* **DATA SUPPLIED**:
- - -
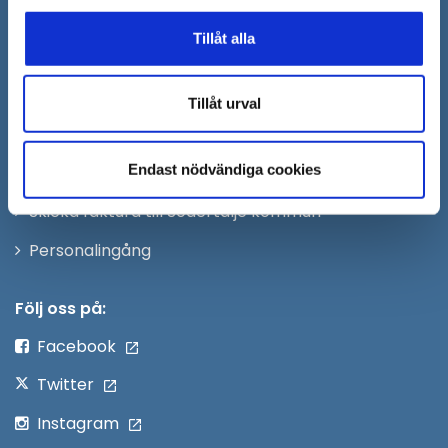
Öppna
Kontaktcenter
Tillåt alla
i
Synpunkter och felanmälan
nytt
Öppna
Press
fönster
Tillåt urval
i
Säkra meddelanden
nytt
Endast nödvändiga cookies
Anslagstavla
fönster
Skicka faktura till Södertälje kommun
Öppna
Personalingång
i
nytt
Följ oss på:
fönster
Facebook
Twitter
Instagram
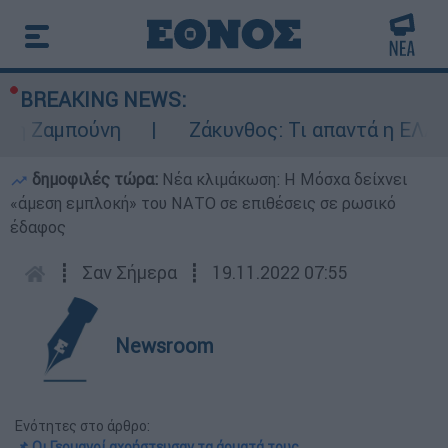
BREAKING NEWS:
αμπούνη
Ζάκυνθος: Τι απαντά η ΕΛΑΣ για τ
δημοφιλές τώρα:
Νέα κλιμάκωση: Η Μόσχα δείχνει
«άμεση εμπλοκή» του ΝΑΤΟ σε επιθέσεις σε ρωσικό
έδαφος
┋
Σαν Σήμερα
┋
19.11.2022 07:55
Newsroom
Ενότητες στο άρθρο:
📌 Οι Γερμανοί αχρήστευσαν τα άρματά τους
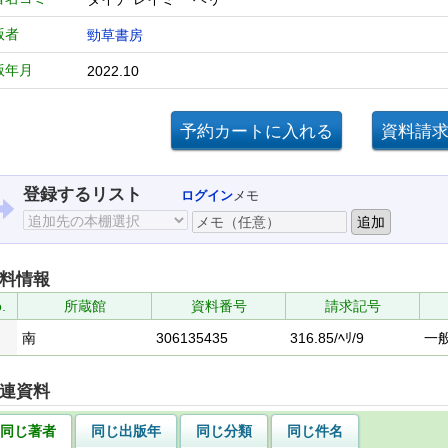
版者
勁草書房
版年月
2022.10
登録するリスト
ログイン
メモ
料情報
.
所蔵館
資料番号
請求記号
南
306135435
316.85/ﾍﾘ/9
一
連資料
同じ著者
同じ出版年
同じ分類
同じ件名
- - -
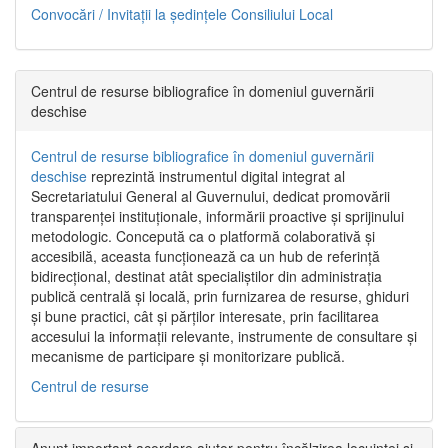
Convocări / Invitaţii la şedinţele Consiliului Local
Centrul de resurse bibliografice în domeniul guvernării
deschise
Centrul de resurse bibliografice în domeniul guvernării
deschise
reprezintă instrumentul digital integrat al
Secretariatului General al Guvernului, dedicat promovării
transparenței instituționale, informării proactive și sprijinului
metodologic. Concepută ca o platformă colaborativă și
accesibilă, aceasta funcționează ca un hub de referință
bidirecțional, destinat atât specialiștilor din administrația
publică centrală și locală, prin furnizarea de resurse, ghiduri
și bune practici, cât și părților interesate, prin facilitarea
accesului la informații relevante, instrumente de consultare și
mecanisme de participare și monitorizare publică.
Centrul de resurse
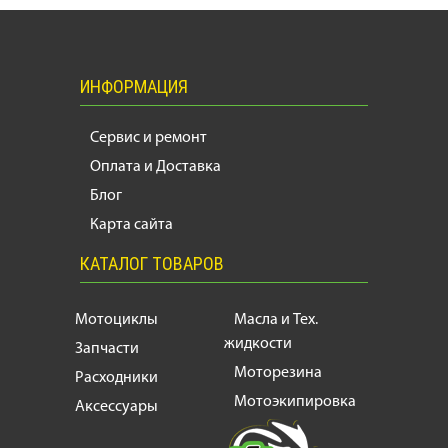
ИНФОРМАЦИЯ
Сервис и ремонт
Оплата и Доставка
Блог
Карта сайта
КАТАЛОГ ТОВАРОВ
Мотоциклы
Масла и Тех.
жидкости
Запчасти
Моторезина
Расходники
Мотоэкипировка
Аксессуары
- - -
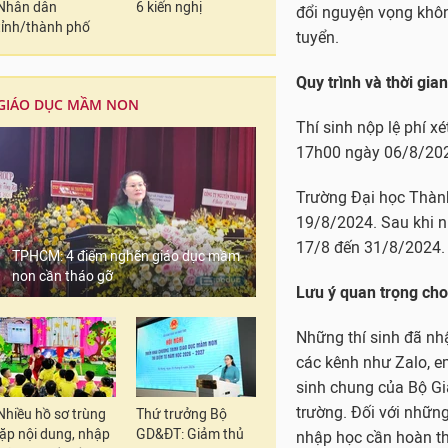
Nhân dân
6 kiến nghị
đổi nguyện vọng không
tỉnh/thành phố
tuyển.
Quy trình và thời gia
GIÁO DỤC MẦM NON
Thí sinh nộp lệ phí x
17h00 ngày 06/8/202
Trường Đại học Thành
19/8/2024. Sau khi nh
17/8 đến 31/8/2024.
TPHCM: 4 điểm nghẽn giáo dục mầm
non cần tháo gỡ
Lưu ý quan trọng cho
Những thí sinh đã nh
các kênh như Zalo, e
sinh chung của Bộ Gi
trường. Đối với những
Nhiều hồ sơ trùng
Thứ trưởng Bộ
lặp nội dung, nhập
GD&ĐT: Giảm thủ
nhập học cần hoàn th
- - -
* **PROBLEM DESCRIPTION**: Search the data for the word "nhập" and report how many lines include it, with the number alone.

* **SOLUTION TO THIS EXERCISE**: 2